Ragazzi stranieri e italiani:
l'integrazione c'è solo a scuola

Siedono nella stessa aula durante le lezioni scolastiche, ma allo squillo della campanella dell'ultima ora le loro strade si dividono. Difficile condividere il tempo libero tra ragazzi italiani e stranieri: differenti impegni e abitudini, ma anche mancanza di spazi.

Siedono nella stessa aula durante le lezioni scolastiche, ma allo squillo della campanella dell'ultima ora le loro strade si dividono.

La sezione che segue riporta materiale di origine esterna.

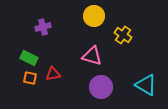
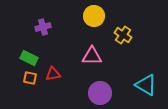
pink triangle: rotated 15 degrees counterclockwise
purple circle: moved 1 px left, 6 px down
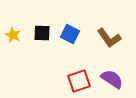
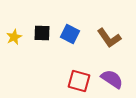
yellow star: moved 1 px right, 2 px down; rotated 21 degrees clockwise
red square: rotated 35 degrees clockwise
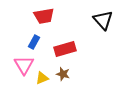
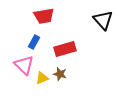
pink triangle: rotated 15 degrees counterclockwise
brown star: moved 3 px left
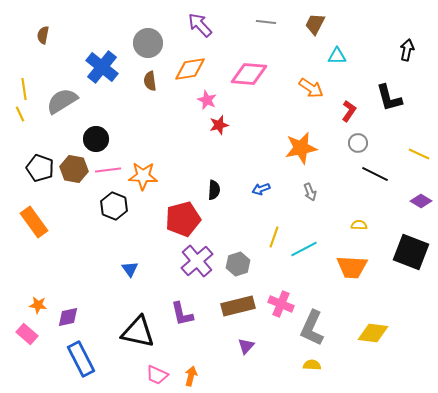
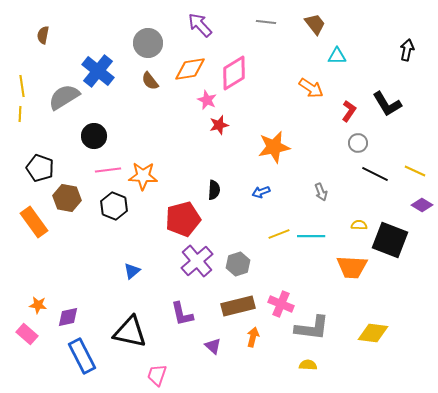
brown trapezoid at (315, 24): rotated 115 degrees clockwise
blue cross at (102, 67): moved 4 px left, 4 px down
pink diamond at (249, 74): moved 15 px left, 1 px up; rotated 36 degrees counterclockwise
brown semicircle at (150, 81): rotated 30 degrees counterclockwise
yellow line at (24, 89): moved 2 px left, 3 px up
black L-shape at (389, 98): moved 2 px left, 6 px down; rotated 16 degrees counterclockwise
gray semicircle at (62, 101): moved 2 px right, 4 px up
yellow line at (20, 114): rotated 28 degrees clockwise
black circle at (96, 139): moved 2 px left, 3 px up
orange star at (301, 148): moved 27 px left, 1 px up
yellow line at (419, 154): moved 4 px left, 17 px down
brown hexagon at (74, 169): moved 7 px left, 29 px down
blue arrow at (261, 189): moved 3 px down
gray arrow at (310, 192): moved 11 px right
purple diamond at (421, 201): moved 1 px right, 4 px down
yellow line at (274, 237): moved 5 px right, 3 px up; rotated 50 degrees clockwise
cyan line at (304, 249): moved 7 px right, 13 px up; rotated 28 degrees clockwise
black square at (411, 252): moved 21 px left, 12 px up
blue triangle at (130, 269): moved 2 px right, 2 px down; rotated 24 degrees clockwise
gray L-shape at (312, 328): rotated 108 degrees counterclockwise
black triangle at (138, 332): moved 8 px left
purple triangle at (246, 346): moved 33 px left; rotated 30 degrees counterclockwise
blue rectangle at (81, 359): moved 1 px right, 3 px up
yellow semicircle at (312, 365): moved 4 px left
pink trapezoid at (157, 375): rotated 85 degrees clockwise
orange arrow at (191, 376): moved 62 px right, 39 px up
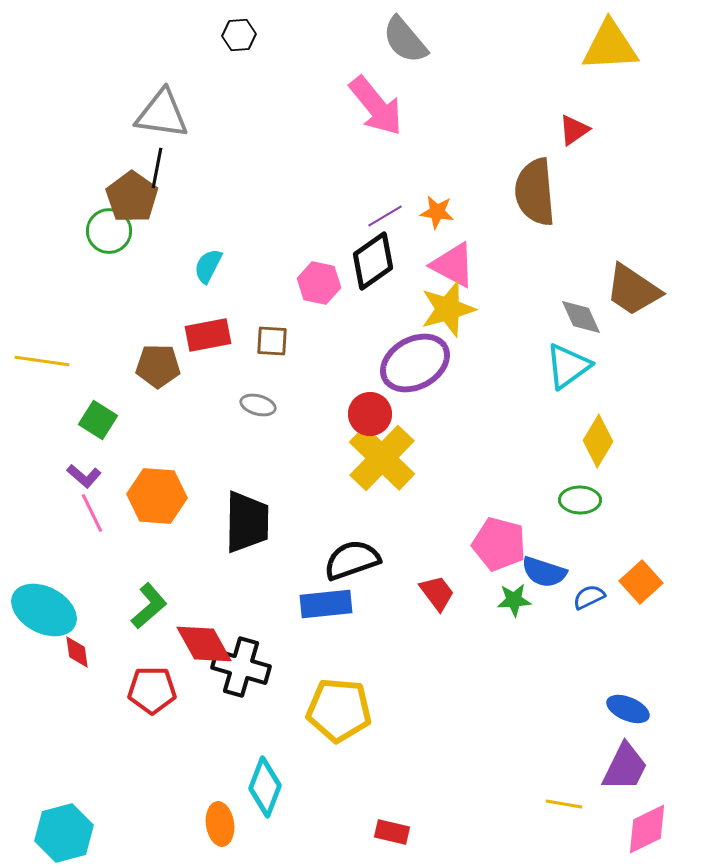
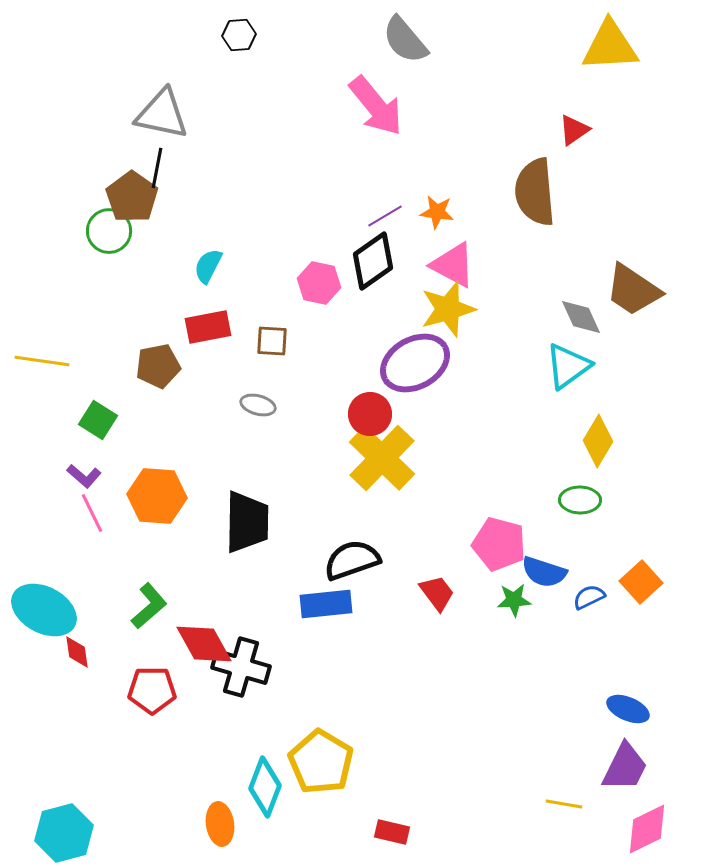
gray triangle at (162, 114): rotated 4 degrees clockwise
red rectangle at (208, 335): moved 8 px up
brown pentagon at (158, 366): rotated 12 degrees counterclockwise
yellow pentagon at (339, 710): moved 18 px left, 52 px down; rotated 26 degrees clockwise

Difficile condividere il tempo libero tra ragazzi italiani e stranieri: differenti impegni e abitudini pomeridiane, ma anche mancanza di spazi extra scolastici che favoriscano l'incontro, ancora tanta la diffidenza reciproca.

È quanto emerge dai racconti raccolti nelle interviste della ricerca «Una bussola per la navigazione a vista dei figli di immigrati a Bergamo» realizzata dall'Agenzia per l'integrazione con il sostegno della Fondazione della comunità bergamasca onlus.

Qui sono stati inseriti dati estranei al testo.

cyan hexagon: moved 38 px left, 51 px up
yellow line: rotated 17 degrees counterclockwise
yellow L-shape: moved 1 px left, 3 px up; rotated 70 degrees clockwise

Uno studio volto a indagare soprattutto la percezione che gli operatori - insegnanti, educatori, famiglie - hanno delle seconde generazioni e che ha dato la parola anche agli stessi ragazzi che raccontano cosa vuol dire vivere da stranieri in Bergamasca.

Una realtà di cui tenere conto se si considera che proprio dal rapporto «Bergamo in cifre 2010» emerge che un giovane under 30 su tre è straniero. Anche il termine «straniero» poi va usato con cautela perché molti ragazzi sono nati proprio in Bergamasca.

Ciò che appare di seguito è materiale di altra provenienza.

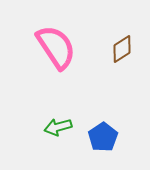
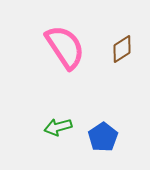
pink semicircle: moved 9 px right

Nelle testimonianze raccolte tra gli adolescenti emerge però che è difficile, fuori dalle ore scolastiche, trovare un terreno di amicizia e incontro con i coetanei e compagni di scuola bergamaschi.

Un ragazzo di 17 anni, originario dell'Ecuador, per esempio racconta: «Invito i miei amici italiani alla Fabbrica (lo spazio aggregativo in via San Giorgio 1) ma quando sanno che sono tutti stranieri mi dicono: no, no, no non vengo. Pensano che siamo pericolosi, che picchiamo, io gli dico no guarda che noi siamo persone tranquille, non è che siamo criminali. Ma non ci credono».